Smiling Postcard Photos In Kenya Don't Equal Popular Legitimacy
The excitement expressed by Divine Nchamukong and Eugene Ndi about the “joy” and “friendliness” Kenyan presidents share with citizens is based on a narrow and misleading lens: a few choreographed encounters, smiling photographs, and carefully edited public-relations videos. This is tourism-level politics, not the lived political reality of Kenya.
To judge a nation’s democracy by brief handshakes and camera flashes is to mistake performance for substance.
In matatus, taxis, Ubers, and markets across Kenya, the tone is strikingly different. Many Kenyans openly mock and disparage William Ruto, calling him Kasongo, a comparison to an ugly, ill-mannered warthog. He is widely described as a conman who carried the Bible to deceive voters, especially the Kikuyu, into trusting him.

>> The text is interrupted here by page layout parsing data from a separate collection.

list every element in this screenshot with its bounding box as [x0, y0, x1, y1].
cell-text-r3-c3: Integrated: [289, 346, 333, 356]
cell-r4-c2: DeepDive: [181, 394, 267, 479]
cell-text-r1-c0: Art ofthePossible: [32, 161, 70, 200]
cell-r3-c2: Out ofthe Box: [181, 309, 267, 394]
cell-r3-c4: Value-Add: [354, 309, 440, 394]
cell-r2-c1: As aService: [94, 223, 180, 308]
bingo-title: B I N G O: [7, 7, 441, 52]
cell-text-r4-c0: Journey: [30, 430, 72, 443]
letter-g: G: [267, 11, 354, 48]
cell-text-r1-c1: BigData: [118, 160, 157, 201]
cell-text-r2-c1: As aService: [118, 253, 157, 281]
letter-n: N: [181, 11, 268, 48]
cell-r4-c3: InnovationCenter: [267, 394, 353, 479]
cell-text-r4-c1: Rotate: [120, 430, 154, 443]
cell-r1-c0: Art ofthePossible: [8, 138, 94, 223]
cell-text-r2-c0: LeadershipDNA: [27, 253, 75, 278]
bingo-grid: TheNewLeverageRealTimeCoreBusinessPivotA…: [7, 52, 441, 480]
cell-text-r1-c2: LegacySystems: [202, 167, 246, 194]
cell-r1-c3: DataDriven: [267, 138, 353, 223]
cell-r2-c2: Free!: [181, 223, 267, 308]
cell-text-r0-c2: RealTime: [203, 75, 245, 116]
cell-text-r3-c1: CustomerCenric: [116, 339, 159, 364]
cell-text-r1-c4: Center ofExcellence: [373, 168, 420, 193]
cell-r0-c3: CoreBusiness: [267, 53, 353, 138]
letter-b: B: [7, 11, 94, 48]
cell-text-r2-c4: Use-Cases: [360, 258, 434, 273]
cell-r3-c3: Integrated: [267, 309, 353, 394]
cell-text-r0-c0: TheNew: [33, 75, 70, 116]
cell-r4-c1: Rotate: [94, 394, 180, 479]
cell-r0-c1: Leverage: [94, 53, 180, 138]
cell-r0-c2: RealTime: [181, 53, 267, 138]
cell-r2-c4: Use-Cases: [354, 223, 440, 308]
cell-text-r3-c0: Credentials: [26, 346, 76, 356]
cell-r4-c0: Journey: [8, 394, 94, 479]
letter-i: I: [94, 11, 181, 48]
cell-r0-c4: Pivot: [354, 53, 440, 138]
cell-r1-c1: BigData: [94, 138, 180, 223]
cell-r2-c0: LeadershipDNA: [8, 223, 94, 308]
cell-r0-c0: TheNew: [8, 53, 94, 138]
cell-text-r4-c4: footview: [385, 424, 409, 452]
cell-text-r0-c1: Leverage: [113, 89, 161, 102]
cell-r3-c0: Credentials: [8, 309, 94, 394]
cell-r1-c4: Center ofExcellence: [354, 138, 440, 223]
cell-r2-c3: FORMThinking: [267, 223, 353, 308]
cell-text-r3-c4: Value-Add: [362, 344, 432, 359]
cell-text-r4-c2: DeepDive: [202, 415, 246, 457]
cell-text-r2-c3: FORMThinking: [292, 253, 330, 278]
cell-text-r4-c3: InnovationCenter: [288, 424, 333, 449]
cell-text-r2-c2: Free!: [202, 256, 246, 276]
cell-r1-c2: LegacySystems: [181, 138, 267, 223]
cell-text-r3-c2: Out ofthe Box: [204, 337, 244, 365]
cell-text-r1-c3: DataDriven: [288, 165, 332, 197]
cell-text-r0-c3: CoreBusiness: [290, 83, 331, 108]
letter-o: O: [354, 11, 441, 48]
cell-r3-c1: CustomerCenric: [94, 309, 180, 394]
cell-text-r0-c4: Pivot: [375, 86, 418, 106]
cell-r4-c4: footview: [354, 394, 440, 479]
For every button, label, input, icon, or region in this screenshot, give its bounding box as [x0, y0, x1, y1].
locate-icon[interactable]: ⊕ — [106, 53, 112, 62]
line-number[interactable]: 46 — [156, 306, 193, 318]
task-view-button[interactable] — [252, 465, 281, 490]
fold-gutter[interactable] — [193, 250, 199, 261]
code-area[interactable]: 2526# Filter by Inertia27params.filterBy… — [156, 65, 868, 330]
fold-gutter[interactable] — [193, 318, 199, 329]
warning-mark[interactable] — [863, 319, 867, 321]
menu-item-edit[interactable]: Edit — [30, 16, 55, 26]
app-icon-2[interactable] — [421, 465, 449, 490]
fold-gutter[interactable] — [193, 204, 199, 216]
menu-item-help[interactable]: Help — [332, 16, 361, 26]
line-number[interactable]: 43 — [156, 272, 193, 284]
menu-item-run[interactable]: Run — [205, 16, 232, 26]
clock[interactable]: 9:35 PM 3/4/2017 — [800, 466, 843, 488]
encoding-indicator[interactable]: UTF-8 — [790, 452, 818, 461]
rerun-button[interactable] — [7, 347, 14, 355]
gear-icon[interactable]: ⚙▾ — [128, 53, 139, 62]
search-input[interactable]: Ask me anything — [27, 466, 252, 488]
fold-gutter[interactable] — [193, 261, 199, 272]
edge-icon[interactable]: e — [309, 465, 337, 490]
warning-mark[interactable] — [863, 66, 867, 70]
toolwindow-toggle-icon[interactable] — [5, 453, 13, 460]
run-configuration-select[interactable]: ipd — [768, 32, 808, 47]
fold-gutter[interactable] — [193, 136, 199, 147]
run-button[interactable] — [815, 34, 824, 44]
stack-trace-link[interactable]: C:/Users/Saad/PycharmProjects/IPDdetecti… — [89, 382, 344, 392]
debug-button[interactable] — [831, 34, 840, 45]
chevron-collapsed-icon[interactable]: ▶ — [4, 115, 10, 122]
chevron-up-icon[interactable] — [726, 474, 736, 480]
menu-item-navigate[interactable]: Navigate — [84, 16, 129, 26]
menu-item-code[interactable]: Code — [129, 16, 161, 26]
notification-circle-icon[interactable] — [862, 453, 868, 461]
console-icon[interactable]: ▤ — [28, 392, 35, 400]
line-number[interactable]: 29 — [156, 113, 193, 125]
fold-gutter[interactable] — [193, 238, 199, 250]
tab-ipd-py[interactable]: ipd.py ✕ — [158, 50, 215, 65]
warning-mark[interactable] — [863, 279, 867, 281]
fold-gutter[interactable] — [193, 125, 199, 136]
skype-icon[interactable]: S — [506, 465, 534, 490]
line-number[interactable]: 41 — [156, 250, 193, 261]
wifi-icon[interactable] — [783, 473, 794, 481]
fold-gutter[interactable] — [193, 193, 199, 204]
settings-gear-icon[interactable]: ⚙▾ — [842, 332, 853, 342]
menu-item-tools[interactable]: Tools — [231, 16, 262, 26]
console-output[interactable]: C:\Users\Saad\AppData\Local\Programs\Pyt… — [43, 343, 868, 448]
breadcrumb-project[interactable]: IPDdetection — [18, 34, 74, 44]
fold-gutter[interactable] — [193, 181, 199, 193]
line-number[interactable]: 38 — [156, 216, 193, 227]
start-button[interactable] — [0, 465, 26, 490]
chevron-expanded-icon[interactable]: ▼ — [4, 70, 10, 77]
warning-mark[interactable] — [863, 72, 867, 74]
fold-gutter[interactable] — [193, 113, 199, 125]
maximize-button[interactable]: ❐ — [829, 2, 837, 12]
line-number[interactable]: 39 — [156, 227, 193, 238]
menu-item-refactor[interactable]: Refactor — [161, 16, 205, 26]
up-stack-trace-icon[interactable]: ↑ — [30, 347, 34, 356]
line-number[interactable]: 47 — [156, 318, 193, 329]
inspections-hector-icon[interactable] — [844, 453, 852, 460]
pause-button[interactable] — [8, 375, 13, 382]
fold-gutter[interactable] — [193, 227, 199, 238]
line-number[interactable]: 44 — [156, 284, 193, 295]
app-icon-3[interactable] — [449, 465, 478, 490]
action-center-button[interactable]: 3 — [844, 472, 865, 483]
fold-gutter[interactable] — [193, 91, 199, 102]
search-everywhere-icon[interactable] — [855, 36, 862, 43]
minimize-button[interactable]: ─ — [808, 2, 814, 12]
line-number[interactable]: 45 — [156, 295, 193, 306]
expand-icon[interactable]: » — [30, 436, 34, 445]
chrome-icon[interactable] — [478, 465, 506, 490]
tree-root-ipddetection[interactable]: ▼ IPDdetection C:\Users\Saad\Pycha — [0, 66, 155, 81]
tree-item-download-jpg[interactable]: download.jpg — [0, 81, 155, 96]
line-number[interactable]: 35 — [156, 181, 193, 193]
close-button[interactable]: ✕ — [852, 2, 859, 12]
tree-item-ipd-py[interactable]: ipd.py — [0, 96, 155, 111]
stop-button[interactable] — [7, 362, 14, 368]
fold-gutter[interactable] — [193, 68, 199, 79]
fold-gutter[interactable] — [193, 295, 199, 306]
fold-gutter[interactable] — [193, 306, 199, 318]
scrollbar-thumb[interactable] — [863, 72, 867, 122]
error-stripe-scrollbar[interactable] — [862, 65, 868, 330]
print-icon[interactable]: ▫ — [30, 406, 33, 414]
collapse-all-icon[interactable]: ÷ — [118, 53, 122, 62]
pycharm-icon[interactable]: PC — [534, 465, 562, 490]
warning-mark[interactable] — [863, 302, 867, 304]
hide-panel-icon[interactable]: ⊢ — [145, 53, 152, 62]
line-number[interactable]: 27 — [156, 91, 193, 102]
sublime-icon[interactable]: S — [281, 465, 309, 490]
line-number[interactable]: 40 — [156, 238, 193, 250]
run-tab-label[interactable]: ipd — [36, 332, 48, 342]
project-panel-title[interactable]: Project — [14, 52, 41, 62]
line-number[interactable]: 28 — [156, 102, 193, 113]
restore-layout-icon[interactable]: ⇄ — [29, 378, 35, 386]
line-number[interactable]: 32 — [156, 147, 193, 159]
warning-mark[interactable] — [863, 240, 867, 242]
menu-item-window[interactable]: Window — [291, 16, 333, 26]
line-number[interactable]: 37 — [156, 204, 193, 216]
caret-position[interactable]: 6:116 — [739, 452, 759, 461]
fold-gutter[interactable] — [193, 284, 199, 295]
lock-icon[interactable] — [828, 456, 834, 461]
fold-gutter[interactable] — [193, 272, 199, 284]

Mount Kenya, the Kikuyu heartland and the heartbeat of Kenyan politics, is increasingly being declared out of bounds for Ruto because of his confrontational posture toward Vice President Gachagua, a Kikuyu. Kikuyu politicians now proclaim that Mount Kenya has “vomited” Ruto and that he should prepare to end as a one-term president. This is not the language of affection; it is the language of rejection.
Those who romanticize Kenyan political culture forget that Kenyans have always criticized their leaders. Millions who supported the late Raila Odinga remain deeply hostile to Ruto. The myth that Kenyan presidents are universally adored collapses the moment one steps outside official ceremonies.
Eugene Ndi proudly recounts:
“I met Uhuru Kenyatta and he was very open… I met William Ruto during the visit of Theresa May… these politicians are not like ours.”
But such encounters lasted seconds or minutes and took place within tightly controlled diplomatic settings. A handshake during a state visit is not evidence of national harmony; it is protocol. It tells us nothing about corruption accusations, ethnic resentment, or economic despair.
Ethnic politics further complicates the picture. Ruto comes from the minority Kalenjin community. I personally met Kalenjin traders around Nairobi City Market who boasted, “Now it is our time to eat.” That triumphalism is drowned out by rejection from millions of Kikuyu and millions of Raila’s supporters. Kenya today is not a postcard of friendliness; it is a battleground of grievances.
Mount Kenya itself symbolizes the depth of this crisis. It is the birthplace of Jomo Kenyatta, Mwai Kibaki, Uhuru Kenyatta, and Vice President Gachagua. When such a politically sacred region turns against a sitting president, no amount of smiling photos can rescue him.
To Divine Nchamukong, who claims Kenyans are “adopting American bad manners” in their interaction with the president, I say this: a public handshake and criticism is not bad manners; it is democracy speaking in the streets. Heckling is the sound of disappointment, not disrespect.
Do not confuse PR choreography with popular legitimacy. Pictures and appearances do not define governance. They hide it.
Kenya’s political story is not written in glossy images but in the voices of ordinary citizens; angry, mocking, hopeful, and frustrated. Until we listen to those voices, we will keep mistaking public relations for public consent.
Christopher Achobang just returned from a one month stay with his Kikuyu descendants on Mount Kenya.